Article by Kate Lamar, Photo by Javier Chagoya
Posted April 20, 2010
The Global Commons are those areas that are used by multiple nations and private industries, and yet are not controlled by any single nation or private entity. They include international waters, international airspace, cyberspace and outer space. Since so many different actors operate within these shared spaces, including the U.S. military and its allies, regulation and protection of these areas becomes extremely complex.
The recent attacks by Somali pirates on private shipping and military vessels from multiple nations highlights the vulnerabilities of the Global Commons and the complexity of protecting them. Since the pirates are non-state actors, normal state-to-state diplomatic solutions are not a viable option. Also, since the pirates are operating within international waters, there is no clearly defined police force or military body with jurisdiction over the pirates. The U.S., Germany, China, India and the Netherlands are just of few of the countries that have deployed naval vessels to the region in attempt to thwart the pirates.
The day-to-day operations that support defense agencies and even national economies are increasingly dependent on the Global Commons. This dependence is causing international security sector and defense leaders to examine the vulnerabilities inherent in the commons.

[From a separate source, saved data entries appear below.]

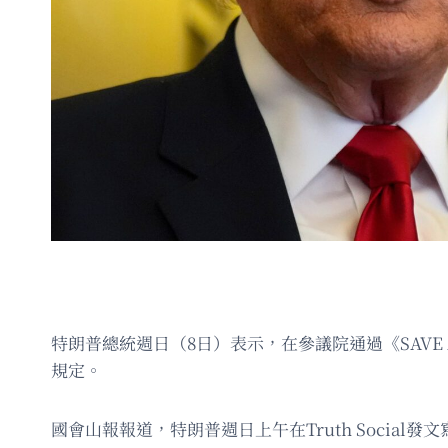
特朗普總統週日（8日）表示，在參議院通過《SAVE
規定。
國會山報報道，特朗普週日上午在Truth Soci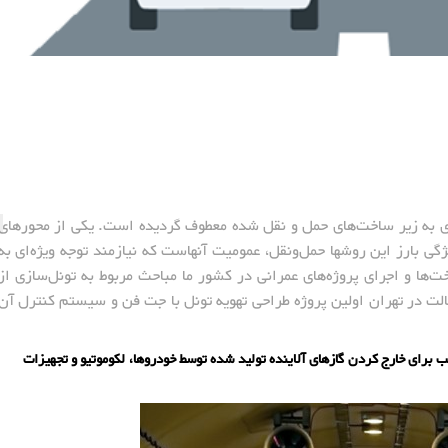
ه‌ای به زیر ساخت‌های حمل و نقل شده معطوف گردیده است. یکی از محورهای
گی بارز این روشها حمل‌و‌نقل، عمومیت آنهاست که نیازمند توجه ویژه‌ای به
‌ها و اجرای پروژه‌های عمرانی در کشور ما مباحث مربوط به تونل‌سازی از
الت در تهران اولین پروژه طراحی تهویه تونل با جت فن و سیستم کنترل آن
 برای خارج کردن گازهای آلاینده تولید شده توسط خودروها، لکوموتیو و تجهیزات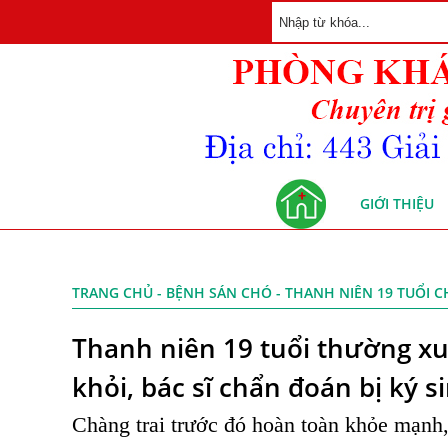
GIỚI THIỆU
TRANG CHỦ
-
BỆNH SÁN CHÓ
- THANH NIÊN 19 TUỔI C
Thanh niên 19 tuổi thường x
khỏi, bác sĩ chẩn đoán bị ký 
Chàng trai trước đó hoàn toàn khỏe mạnh,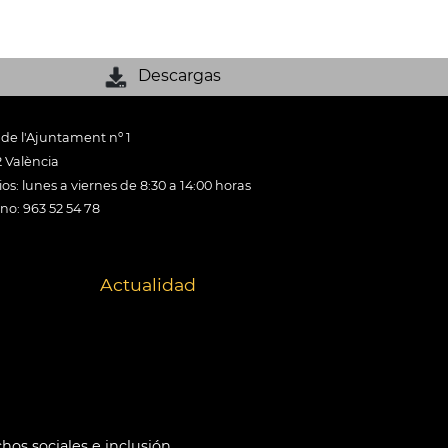
Descargas
 de l'Ajuntament nº 1
 València
os: lunes a viernes de 8:30 a 14:00 horas
ono: 963 52 54 78
Actualidad
hos sociales e inclusión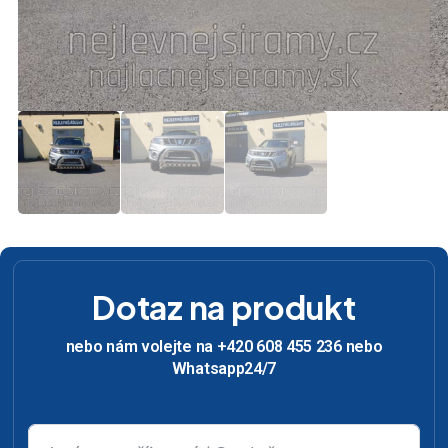
Dotaz na produkt
nebo nám volejte na +420 608 455 236 nebo
Whatsapp24/7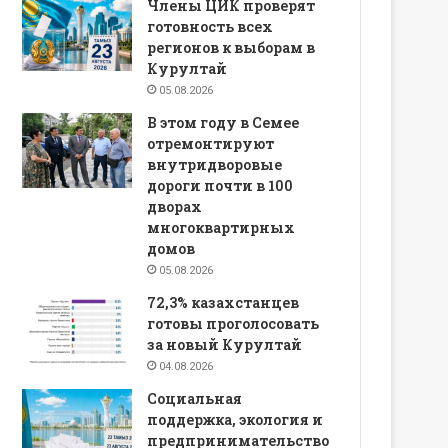
Члены ЦИК проверят
готовность всех
регионов к выборам в
Курултай
05.08.2026
В этом году в Семее
отремонтируют
внутридворовые
дороги почти в 100
дворах
многоквартирных
домов
05.08.2026
72,3% казахстанцев
готовы проголосовать
за новый Курултай
04.08.2026
Социальная
поддержка, экология и
предпринимательство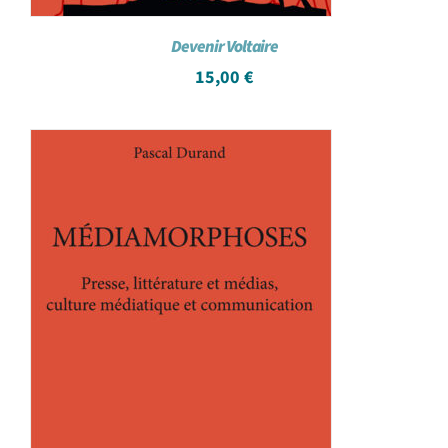
Devenir Voltaire
15,00
€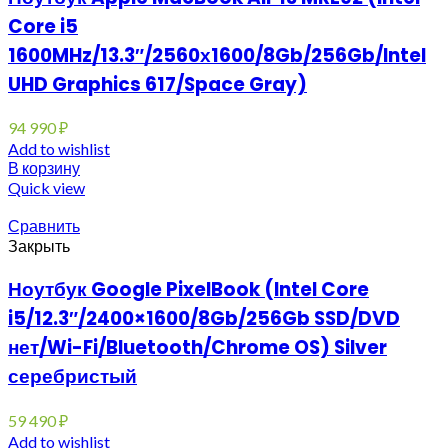
Core i5
1600MHz/13.3″/2560х1600/8Gb/256Gb/Intel
UHD Graphics 617/Space Gray)
94 990
₽
Add to wishlist
В корзину
Quick view
Сравнить
Закрыть
Ноутбук Google PixelBook (Intel Core
i5/12.3″/2400×1600/8Gb/256Gb SSD/DVD
нет/Wi-Fi/Bluetooth/Chrome OS) Silver
серебристый
59 490
₽
Add to wishlist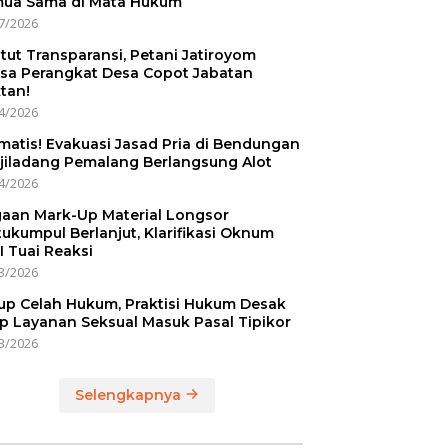
ua Sama di Mata Hukum
7/2026
tut Transparansi, Petani Jatiroyom
sa Perangkat Desa Copot Jabatan
tan!
4/2026
matis! Evakuasi Jasad Pria di Bendungan
jiladang Pemalang Berlangsung Alot
4/2026
aan Mark-Up Material Longsor
ukumpul Berlanjut, Klarifikasi Oknum
I Tuai Reaksi
3/2026
up Celah Hukum, Praktisi Hukum Desak
p Layanan Seksual Masuk Pasal Tipikor
3/2026
Selengkapnya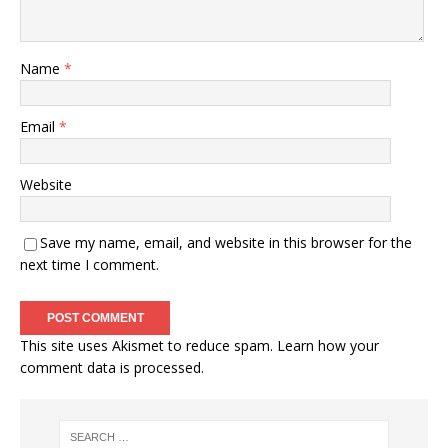
Name
*
Email
*
Website
Save my name, email, and website in this browser for the
next time I comment.
This site uses Akismet to reduce spam.
Learn how your
comment data is processed
.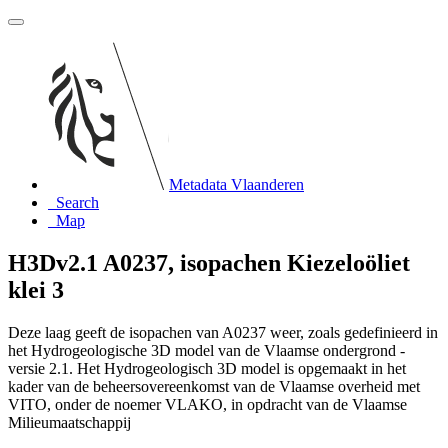
Metadata Vlaanderen
Search
Map
H3Dv2.1 A0237, isopachen Kiezeloöliet
klei 3
Deze laag geeft de isopachen van A0237 weer, zoals gedefinieerd in
het Hydrogeologische 3D model van de Vlaamse ondergrond -
versie 2.1. Het Hydrogeologisch 3D model is opgemaakt in het
kader van de beheersovereenkomst van de Vlaamse overheid met
VITO, onder de noemer VLAKO, in opdracht van de Vlaamse
Milieumaatschappij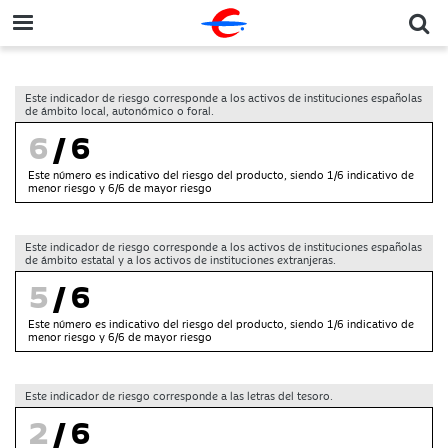
Este indicador de riesgo corresponde a los activos de instituciones españolas
de ámbito local, autonómico o foral.
6
/6
Este número es indicativo del riesgo del producto, siendo 1/6 indicativo de
menor riesgo y 6/6 de mayor riesgo
Este indicador de riesgo corresponde a los activos de instituciones españolas
de ámbito estatal y a los activos de instituciones extranjeras.
5
/6
Este número es indicativo del riesgo del producto, siendo 1/6 indicativo de
menor riesgo y 6/6 de mayor riesgo
Este indicador de riesgo corresponde a las letras del tesoro.
2
/6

Retired Navy Capt. Scott Jasper, a faculty member at the Center for Civil-Military Relations and the National Security Affairs department, recently edited a book that examines these vulnerabilities and their implications, titled Securing Freedom in the Global Commons. The book, released March 15 by Stanford University Press, is Jasper’s second.
The book is a compilation of articles by academics and practitioners focusing on the challenges to the freedom of the commons. Some of these challenges include pirates and smugglers on the open seas, hacker and malware attacks in cyberspace, jamming and destruction of satellites in orbit and proliferation of advanced air defense systems. As the editor, Jasper ensured the book presented a coherent examination of the threats and vulnerabilities of all aspects of the Global Commons, from the defense professional’s perspective.
“What’s exciting about this book is that it’s tackling such a relevant topic. Multiple defense leaders and a recent Quadrennial Defense Review report have been emphasizing the importance of the Global Commons,” Jasper said. “This book is the first in-depth examination of the issues related to securing the commons.”
“The authors all represent academic institutions and operational commands working within the commons,” Jasper said. “They are the leaders who will define the military operational implications related to securing these areas. I am very grateful for their contributions, and the assistance of Scott Moreland, Paul Giarra and Libby Skinner, who work routinely for our Center.”
One of the authors was also a Naval Postgraduate School faculty member. Jeff Kline, from the Operations Research department, contributed a chapter on maritime security.
“The maritime common is the oldest international common,” said Kline. “The universal good derived from the concept of “freedom of the seas” cannot be overstated. The seas are a highway for almost all international trade, the source of food for much of the world’s population, and contain abundant energy and mineral resources. Their security relies on international cooperation and depends on the capabilities accessed through other commons such as space, air and cyber.”
Kline believes modern discussions about the commons should look back at the maritime community’s long history of dealing with some of the same issues, which include natural phenomenon disrupting shipping, sovereign states blocking passage of sea lanes during conflict, and pirates and smugglers endangering legal trade vessels.
“The international community has been evolving the knowledge, platform and legal requirements to provide security in the maritime common,” said Kline. “This history, then, may provide a template for those interested in establishing security in the newer commons like cyber, air and space.”
Jasper also believes there are universal themes and security issues within the Global Commons. These themes and vulnerabilities are woven throughout his book and provide a structure for future discussions by military and political leaders.
“I hope this book will influence the thinking for the strategic documents related to the Global Commons for the U.S. and its partners,” said Jasper. “It provides a framework to consider how the commons are integrated, how they are vulnerable to intrusion, and how they should be protected to ensure our ability to operate in them.”
“We framed what I believe is the primary concern of the world today, security for the global commons for all peoples to have safe and equal access,” said Kline, who enjoyed partnering with Jasper and the other contributors to complete the book. “This book lays the foundation for those discussions that will affect national and global public policy.”